Researchers at Stanford University School of Medicine and Applied Biosystems have identified six genes that may help physicians determine whether a patient with diffuse large-B-cell lymphoma will respond to treatment.
Findings from the study, which relied on ABI’s RT-PCR technology, may lead to one of the first molecular diagnostics that identifies individuals who may need aggressive therapy to treat their lymphoma.
The results have led ABI to file for a patent that would cover the probes and primers used in the research, and may enable reference labs to perform tests on patients with lymphoma.
Individuals diagnosed with the disease are generally prescribed a treatment regimen after physicians perform the International Prognostic Index, a standard protocol. However, two patients with identical scores often react differently to the same therapy.
“It makes a big difference in your treatment decisions if you think you have a high chance of success or if you don’t,” said Ronald Levy, a professor of medicine at Stanford, and study leader. “New therapies are usually tested in people who have failed the standard therapy. If you know in advance who won’t respond well, you can treat them more aggressively or include these patients in trials of the many promising, new targeted therapies.”

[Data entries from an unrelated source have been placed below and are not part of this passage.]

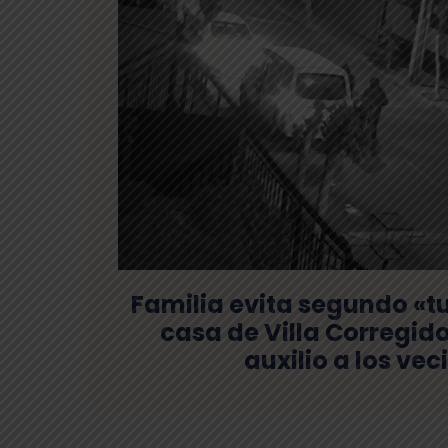
Familia evita segundo «t
casa de Villa Corregid
auxilio a los vec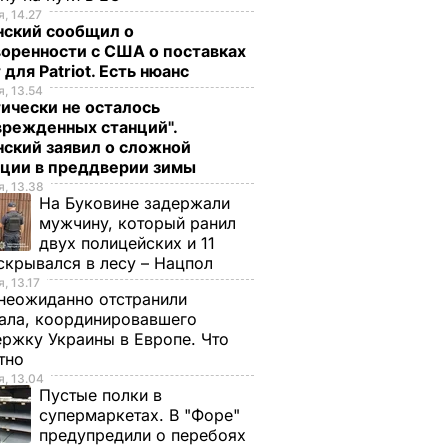
, 14.27
нский сообщил о
оренности с США о поставках
 для Patriot. Есть нюанс
, 13.54
ически не осталось
врежденных станций".
ский заявил о сложной
ации в преддверии зимы
, 13.38
На Буковине задержали
мужчину, который ранил
двух полицейских и 11
скрывался в лесу – Нацпол
, 13.17
неожиданно отстранили
ала, координировавшего
ржку Украины в Европе. Что
стно
, 13.04
Пустые полки в
супермаркетах. В "Форе"
предупредили о перебоях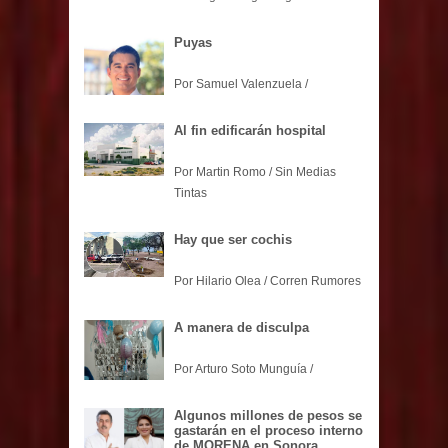
Puyas
Por Samuel Valenzuela /
Al fin edificarán hospital
Por Martin Romo / Sin Medias
Tintas
Hay que ser cochis
Por Hilario Olea / Corren Rumores
A manera de disculpa
Por Arturo Soto Munguía /
Algunos millones de pesos se
gastarán en el proceso interno
de MORENA en Sonora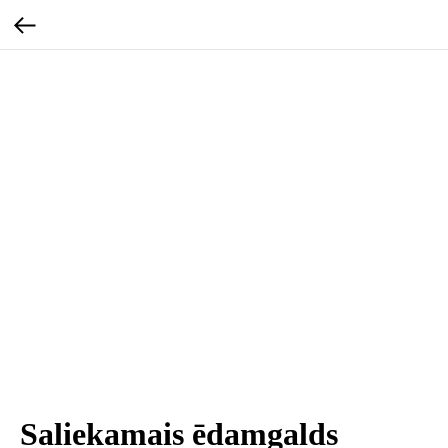
Saliekamais ēdamgalds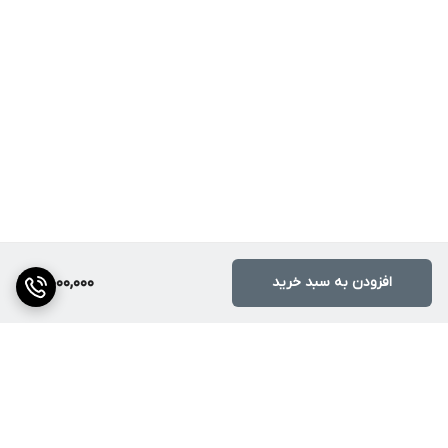
افزودن به سبد خرید
4,000,000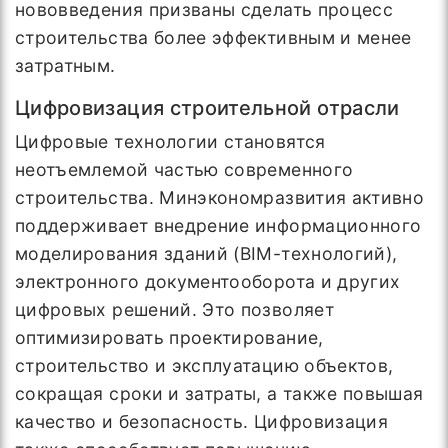
нововведения призваны сделать процесс
строительства более эффективным и менее
затратным.
Цифровизация строительной отрасли
Цифровые технологии становятся
неотъемлемой частью современного
строительства. Минэкономразвития активно
поддерживает внедрение информационного
моделирования зданий (BIM-технологий),
электронного документооборота и других
цифровых решений. Это позволяет
оптимизировать проектирование,
строительство и эксплуатацию объектов,
сокращая сроки и затраты, а также повышая
качество и безопасность. Цифровизация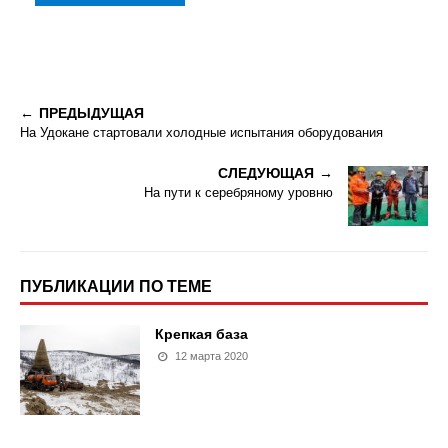
ПРЕДЫДУЩАЯ
На Удокане стартовали холодные испытания оборудования
СЛЕДУЮЩАЯ
На пути к серебряному уровню
ПУБЛИКАЦИИ ПО ТЕМЕ
Крепкая база
12 марта 2020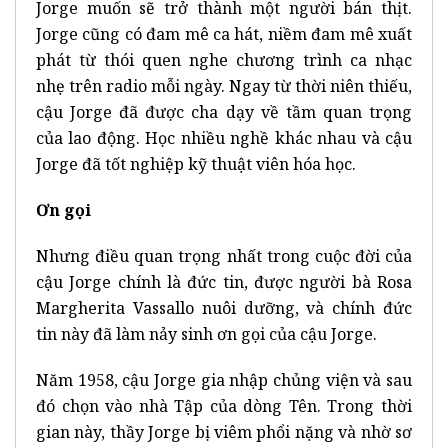
Jorge muốn sẽ trở thành một người bán thịt.
Jorge cũng có đam mê ca hát, niềm đam mê xuất
phát từ thói quen nghe chương trình ca nhạc
nhẹ trên radio mỗi ngày. Ngay từ thời niên thiếu,
cậu Jorge đã được cha dạy về tầm quan trọng
của lao động. Học nhiều nghề khác nhau và cậu
Jorge đã tốt nghiệp kỹ thuật viên hóa học.
Ơn gọi
Nhưng điều quan trọng nhất trong cuộc đời của
cậu Jorge chính là đức tin, được người bà Rosa
Margherita Vassallo nuôi dưỡng, và chính đức
tin này đã làm nảy sinh ơn gọi của cậu Jorge.
Năm 1958, cậu Jorge gia nhập chủng viện và sau
đó chọn vào nhà Tập của dòng Tên. Trong thời
gian này, thầy Jorge bị viêm phổi nặng và nhờ sơ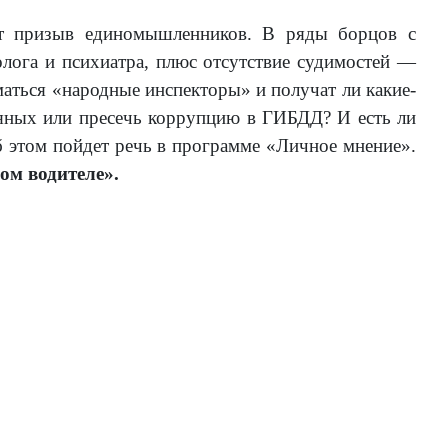
ют призыв единомышленников. В ряды борцов с
олога и психиатра, плюс отсутствие судимостей —
ться «народные инспекторы» и получат ли какие-
ьяных или пресечь коррупцию в ГИБДД? И есть ли
 этом пойдет речь в программе «Личное мнение».
ом водителе».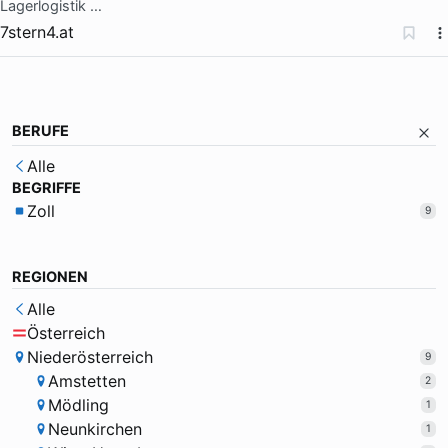
Lagerlogistik …
7stern4.at
BERUFE
Alle
BEGRIFFE
Zoll
9
REGIONEN
Alle
Österreich
Niederösterreich
9
Amstetten
2
Mödling
1
Neunkirchen
1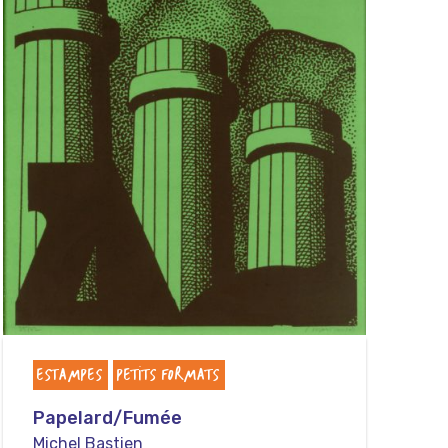
ESTAMPES
PETITS FORMATS
Papelard/Fumée
Michel Bastien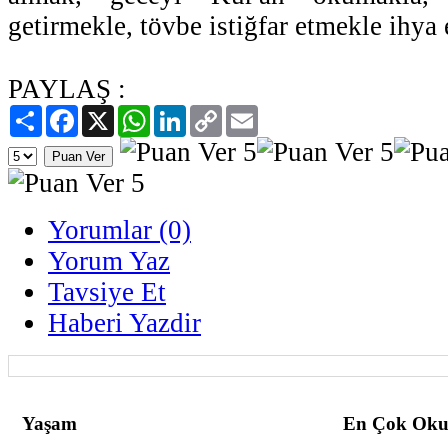
getirmekle, tövbe istiğfar etmekle ihya
PAYLAŞ :
Paylaş
Facebook
X
WhatsApp
LinkedIn
Copy
Email
Link
Yorumlar (0)
Yorum Yaz
Tavsiye Et
Haberi Yazdir
Yaşam
En Çok Oku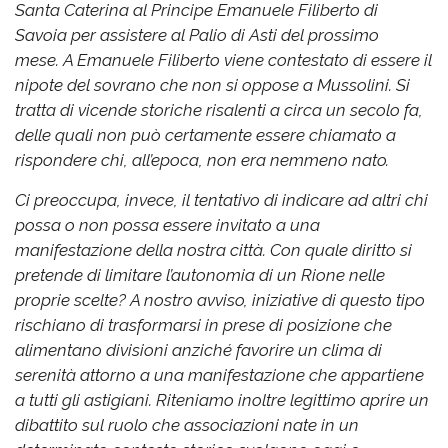
Santa Caterina al Principe Emanuele Filiberto di
Savoia per assistere al Palio di Asti del prossimo
mese.
A Emanuele Filiberto viene contestato di essere il
nipote del sovrano che non si oppose a Mussolini. Si
tratta di vicende storiche risalenti a circa un secolo fa,
delle quali non può certamente essere chiamato a
rispondere chi, all’epoca, non era nemmeno nato.
Ci preoccupa, invece, il tentativo di indicare ad altri chi
possa o non possa essere invitato a una
manifestazione della nostra città. Con quale diritto si
pretende di limitare l’autonomia di un Rione nelle
proprie scelte?
A nostro avviso, iniziative di questo tipo
rischiano di trasformarsi in prese di posizione che
alimentano divisioni anziché favorire un clima di
serenità attorno a una manifestazione che appartiene
a tutti gli astigiani.
Riteniamo inoltre legittimo aprire un
dibattito sul ruolo che associazioni nate in un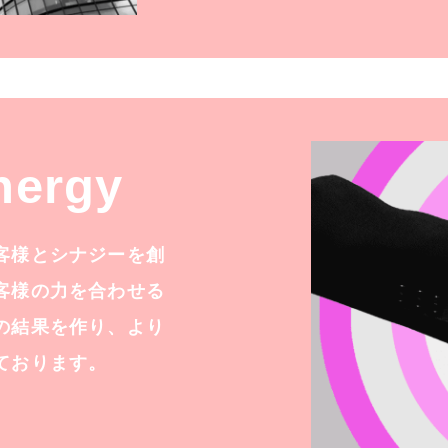
nergy
客様とシナジーを創
客様の力を合わせる
の結果を作り、より
ております。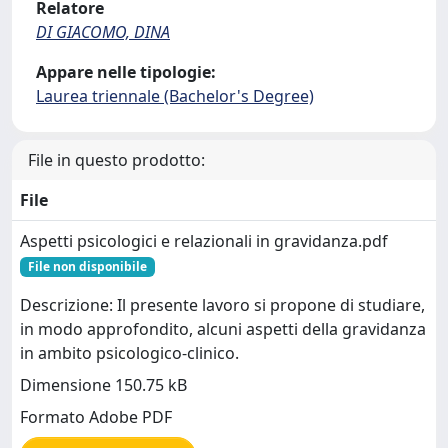
Relatore
DI GIACOMO, DINA
Appare nelle tipologie:
Laurea triennale (Bachelor's Degree)
File in questo prodotto:
File
Aspetti psicologici e relazionali in gravidanza.pdf
File non disponibile
Descrizione: Il presente lavoro si propone di studiare,
in modo approfondito, alcuni aspetti della gravidanza
in ambito psicologico-clinico.
Dimensione 150.75 kB
Formato Adobe PDF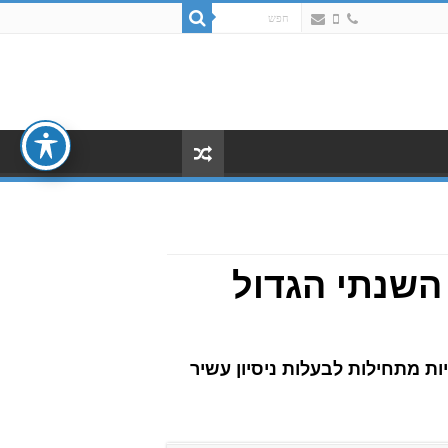
השנתי הגדול
 מתחילות לבעלות ניסיון עשיר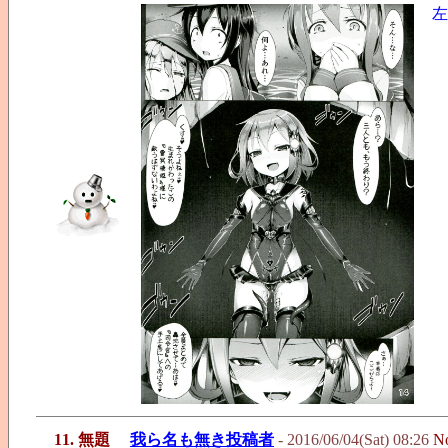
左
11. 無題
我ら名も無き投稿者
- 2016/06/04(Sat) 08:26
N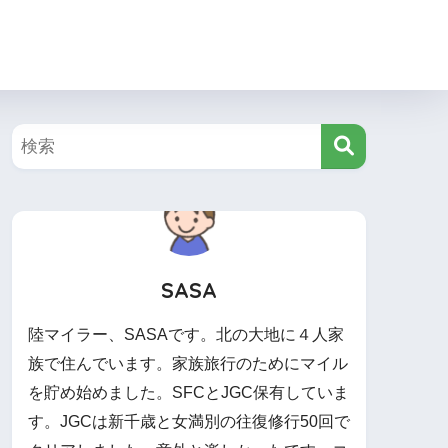
SASA
陸マイラー、SASAです。北の大地に４人家
族で住んでいます。家族旅行のためにマイル
を貯め始めました。SFCとJGC保有していま
す。JGCは新千歳と女満別の往復修行50回で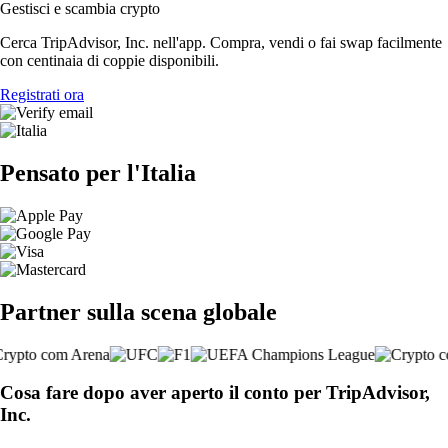
Gestisci e scambia crypto
Cerca TripAdvisor, Inc. nell'app. Compra, vendi o fai swap facilmente
con centinaia di coppie disponibili.
Registrati ora
Pensato per l'Italia
Partner sulla scena globale
Cosa fare dopo aver aperto il conto per TripAdvisor,
Inc.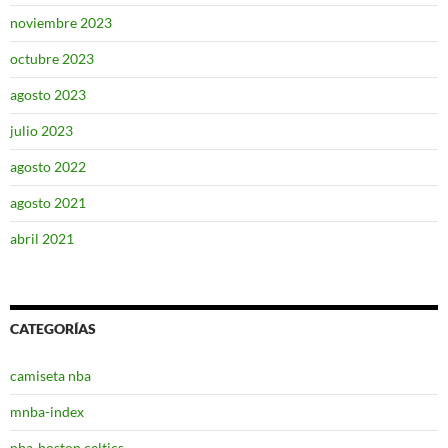
noviembre 2023
octubre 2023
agosto 2023
julio 2023
agosto 2022
agosto 2021
abril 2021
CATEGORÍAS
camiseta nba
mnba-index
nba-boston celtics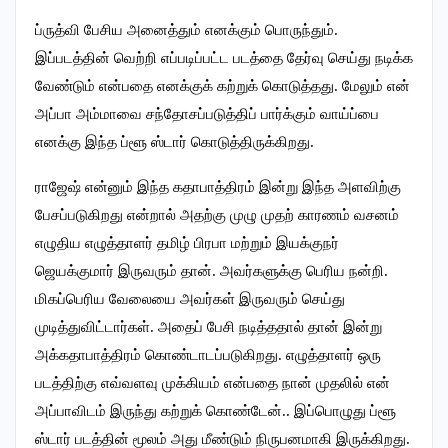
ப்ருத்வி பேசிய அனைத்தும் எனக்கும் பொருந்தும்.
இப்படத்தின் வெற்றி எப்படிப்பட்ட படத்தை தேர்வு செய்து நடிக்க
வேண்டும் என்பதை எனக்குக் கற்றுக் கொடுத்தது. மேலும் என்
அப்பா அம்மாவை சந்தோசப்படுத்திப் பார்க்கும் வாய்ப்பை
எனக்கு இந்த ப்ளூ ஸ்டார் கொடுத்திருக்கிறது.
ராஜேஷ் என்னும் இந்த கதாபாத்திரம் இன்று இந்த அளவிற்கு
பேசப்படுகிறது என்றால் அதற்கு முழு முதற் காரணம் வசனம்
எழுதிய எழுத்தாளர் தமிழ் பிரபா மற்றும் இயக்குநர்
ஜெயக்குமார் இருவரும் தான். அவர்களுக்கு பெரிய நன்றி.
மிகப்பெரிய வேலையை அவர்கள் இருவரும் செய்து
முடித்துவிட்டார்கள். அதைப் பேசி நடித்ததால் தான் இன்று
அக்கதாபாத்திரம் கொண்டாடப்படுகிறது. எழுத்தாளர் ஒரு
படத்திற்கு எவ்வளவு முக்கியம் என்பதை நான் முதலில் என்
அப்பாவிடம் இருந்து கற்றுக் கொண்டேன்.. இப்பொழுது ப்ளூ
ஸ்டார் படத்தின் மூலம் அது மீண்டும் நிருபனமாகி இருக்கிறது.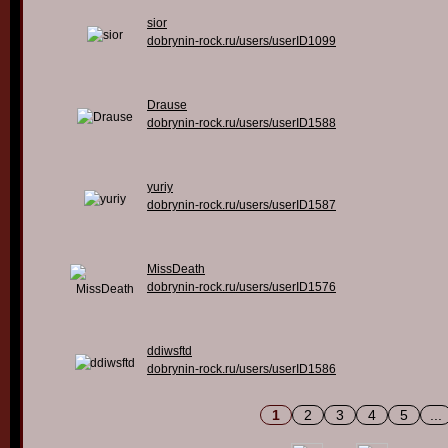
sior
dobrynin-rock.ru/users/userID1099
Drause
dobrynin-rock.ru/users/userID1588
yuriy
dobrynin-rock.ru/users/userID1587
MissDeath
dobrynin-rock.ru/users/userID1576
ddiwsftd
dobrynin-rock.ru/users/userID1586
1
2
3
4
5
...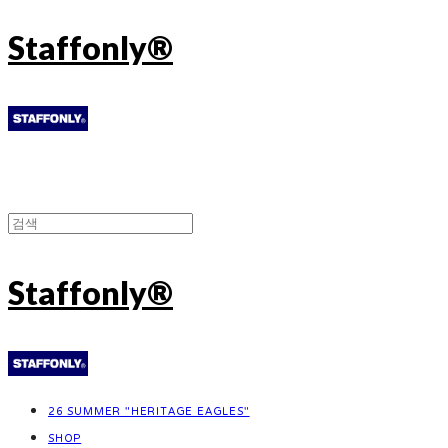
Staffonly®
Staffonly®
26 SUMMER "HERITAGE EAGLES"
SHOP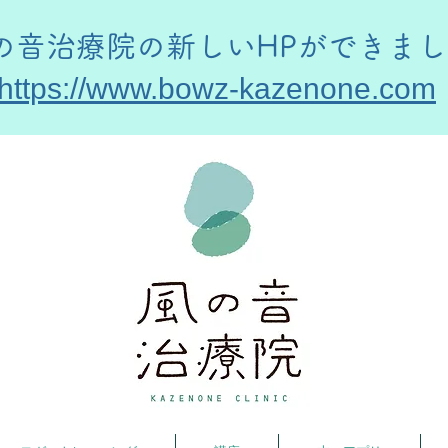
風の音治療院の新しいHPができま
https://www.bowz-kazenone.com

To arrive at their results, Levy and colleagues developed an RT-PCR screen with ABI that monitored the expression of 36 genes most commonly linked with large-B-cell lymphoma against 66 tumor samples obtained from lymphoma patients treated at Stanford.
The researchers next tested the predictive ability of six of the 36 genes in patients who participated in two earlier traditional microarray studies at Stanford. These genes again were “distinguished between patients who responded well to treatment and those who did not.” The study appears in the April 29 New England Journal of Medicine.
In a statement, Levy said the RT-PCR-based test is “more likely to become widely used” if it can be easily incorporated into medical labs, and added that physicians would “likely” combine information from their traditional classification protocols with results from the six-gene screen “to decide how best to treat the patient.”
Izidore Lossos, an associate professor of clinical medicine at the University of Miami/Jackson Memorial Medical Center and the first author on the paper, said he does not know “their intention to produce a test,” but stressed that “every laboratory can do this” because the study provides sequence data for the primers and probes they’d need, as well as what steps they need to take to perform the reaction. He said reference pathology labs that would want to perform these tests will need to buy the primers and probes from ABI.